La evidencia a favor de las mejorías en salud dice poco cuando de lo que se trata es también de evaluar si la política prohibitiva es el medio de menor costo al alcance para conseguir las mejorías.
Las grasas trans son empleadas en la industria alimentaria porque reducen costos de producción y permiten que un alimento tarde más en caducar, prolongando su tiempo de exhibición. En ese sentido, además de los costos en salud asociados con el consumo elevado de grasas trans, también hay beneficios que no necesariamente deben medirse en la misma categoría de efectos en la salud.
La prohibición de grasas trans involucrará costos importantes para la industria alimentaria, si bien una fracción significativa de la industria ha desincorporado dichas grasas de su proceso productivo. Lo anterior a razón de que exportamos alimentos a Estados Unidos y Canadá, países que también prohibieron las grasas trans, y las empresas ya comenzaron la transición requerida desde antes.

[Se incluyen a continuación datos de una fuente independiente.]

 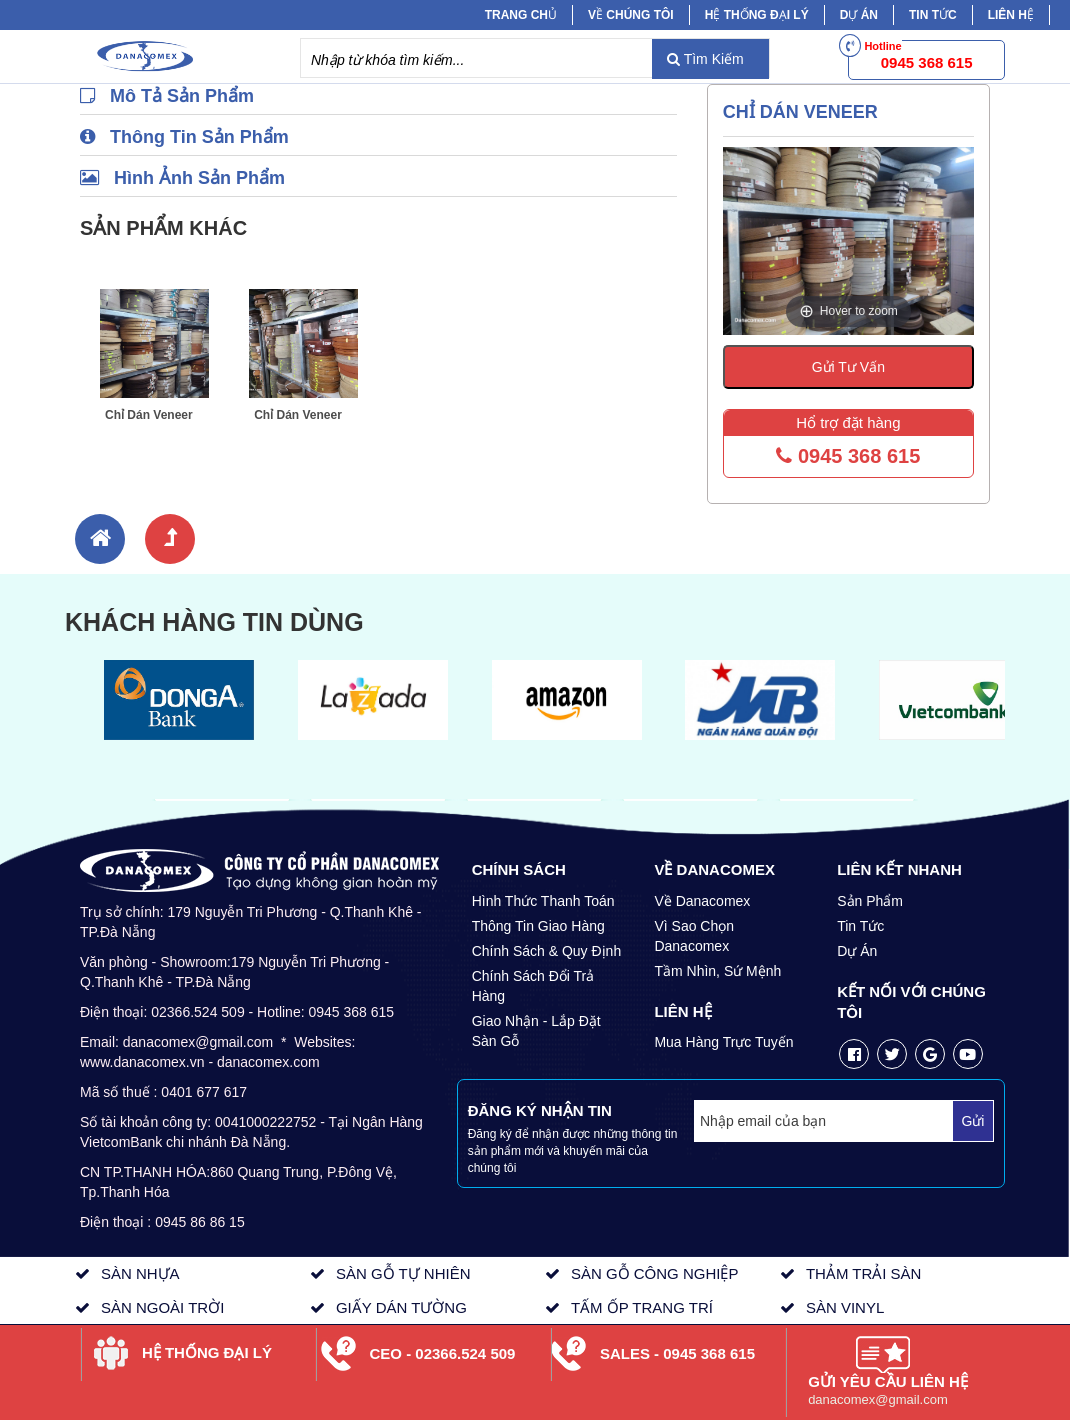 What do you see at coordinates (162, 1307) in the screenshot?
I see `SÀN NGOÀI TRỜI` at bounding box center [162, 1307].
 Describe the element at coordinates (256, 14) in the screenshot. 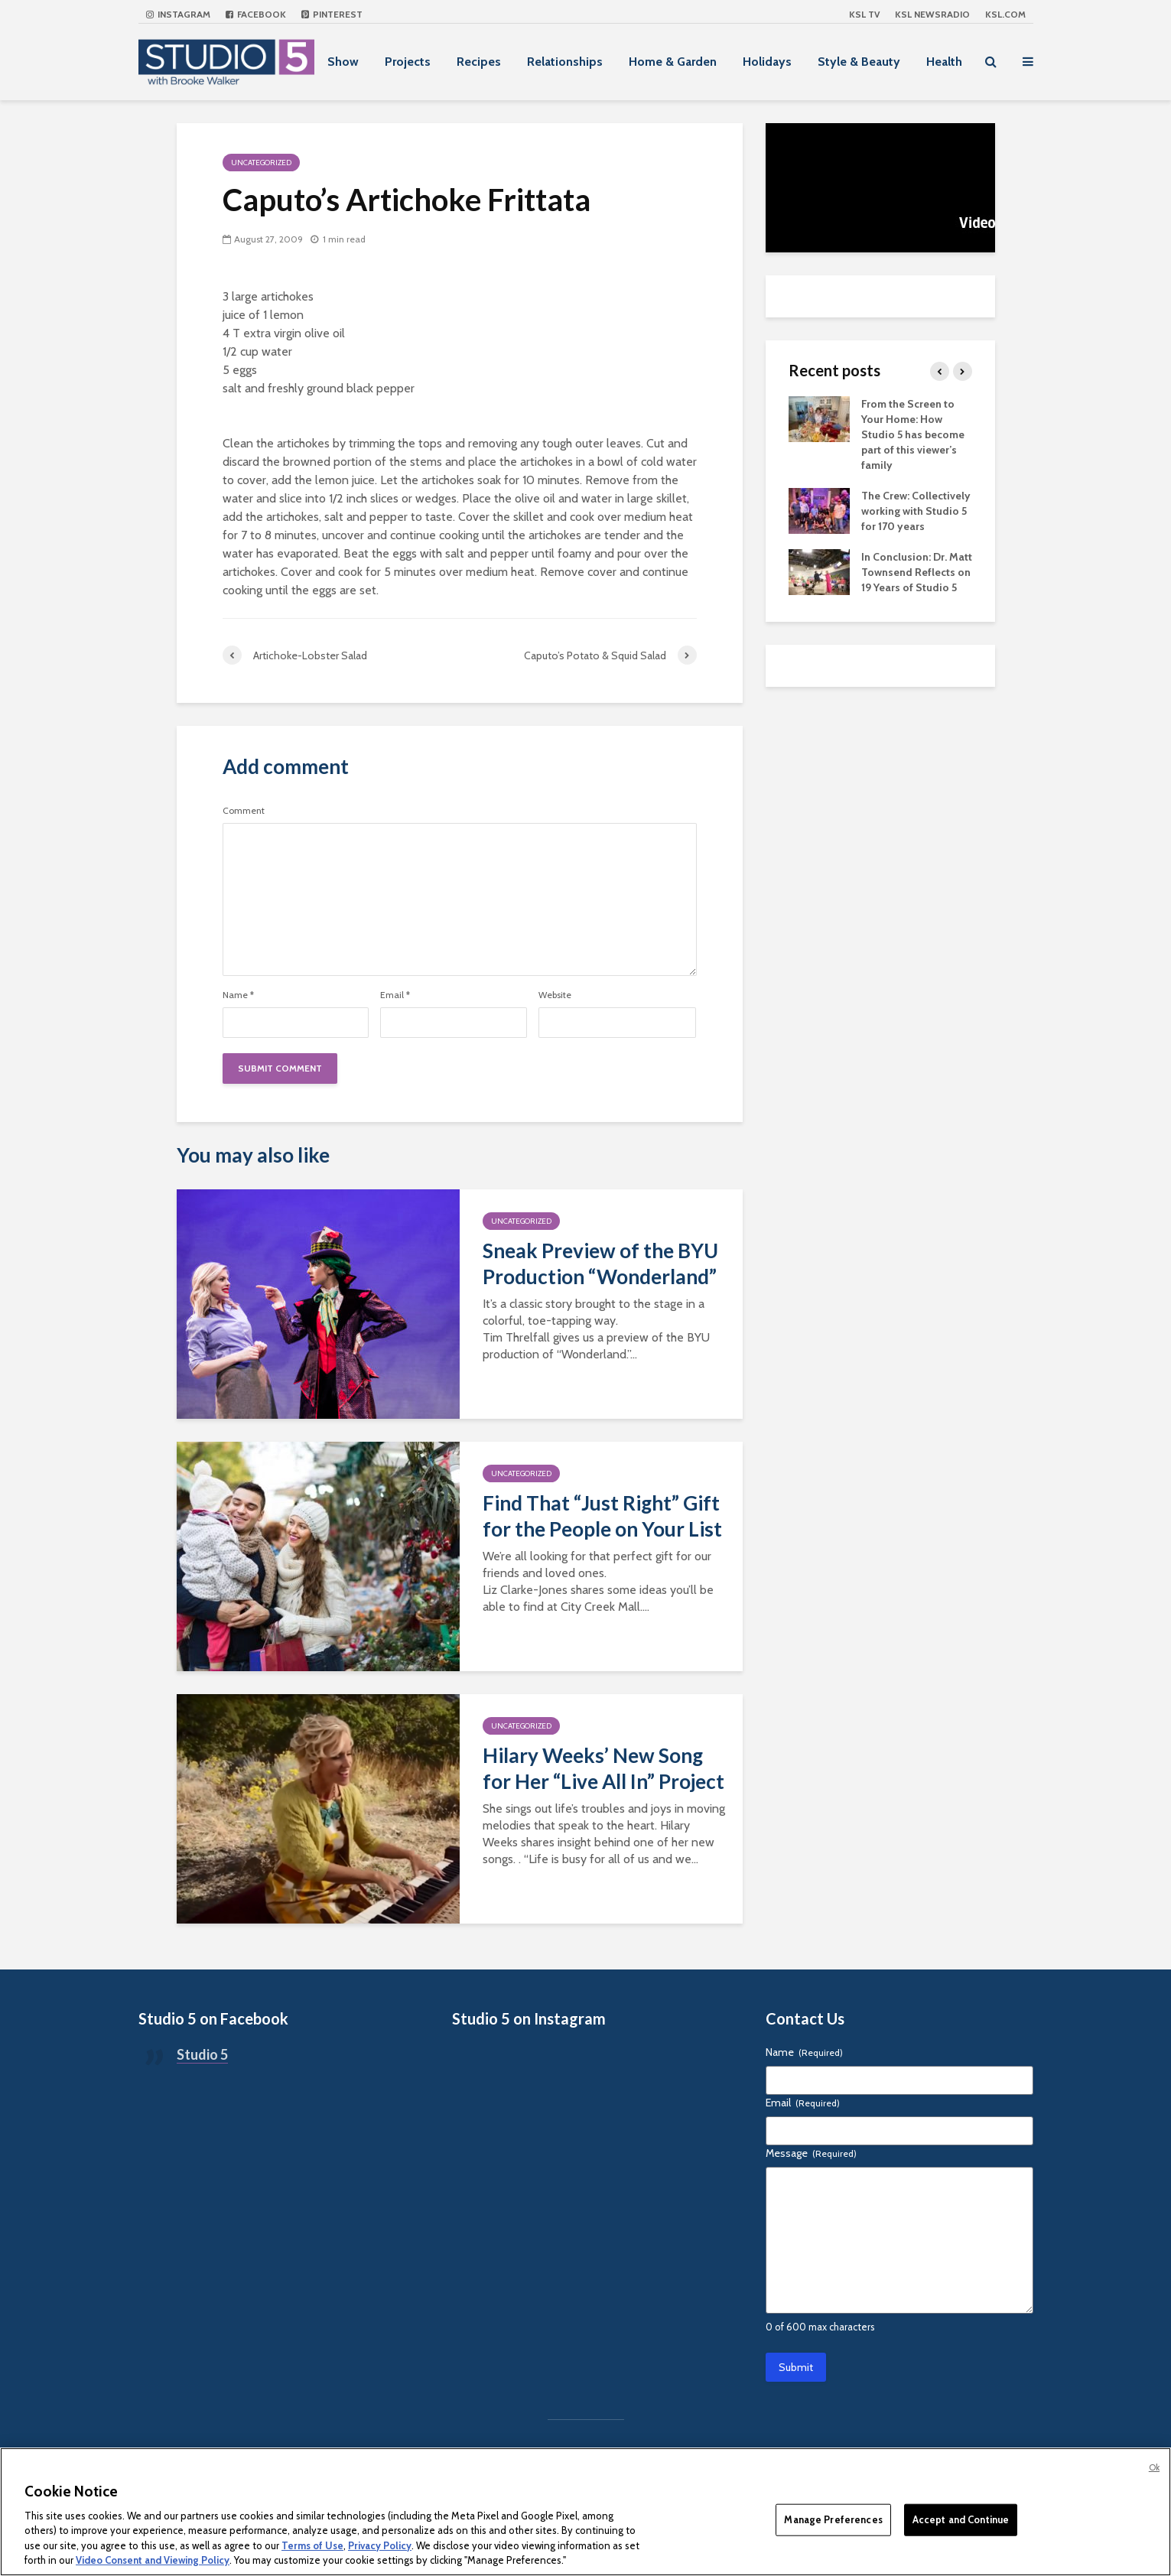 I see `Facebook` at that location.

Debemos resaltar que el principal afectado del consumo de grasas trans es quien decide consumirlas. En lugar de prohibir su consumo, el gobierno debería dejar espacio al florecimiento de alternativas más saludables. Así, el consumidor tendría un mayor abanico de oportunidades de elección.
Quizá lo más interesante de todo esto es que estamos evitando estudiar el problema de fondo: qué incentivos gobiernan el consumo de altas cantidades de calorías, grasas trans y azúcares en la población mexicana. ¿Qué papel tiene el sistema de salud?
¿Hay acaso un problema de riesgo moral con la forma en que los servicios de salud son provistos en México? ¿El gasto en salud y atención a pacientes diabéticos crea incentivos perversos a descuidar la salud porque los individuos ya no internalizan todos los costos?
¿Qué oferta alimenticia hay en las comunidades más pobres de México? ¿Qué conocimiento ganamos al decir que se trata meramente de un problema «cultural» que el gobierno debe solucionar como una figura paterna que reprende y que corrige?
Mientras no respondamos las preguntas anteriores, políticas prohibicionistas sólo generarán pérdidas de eficiencia sin un correspondiente aumento en el objetivo de una mayor salud poblacional de manera sostenible en el largo plazo.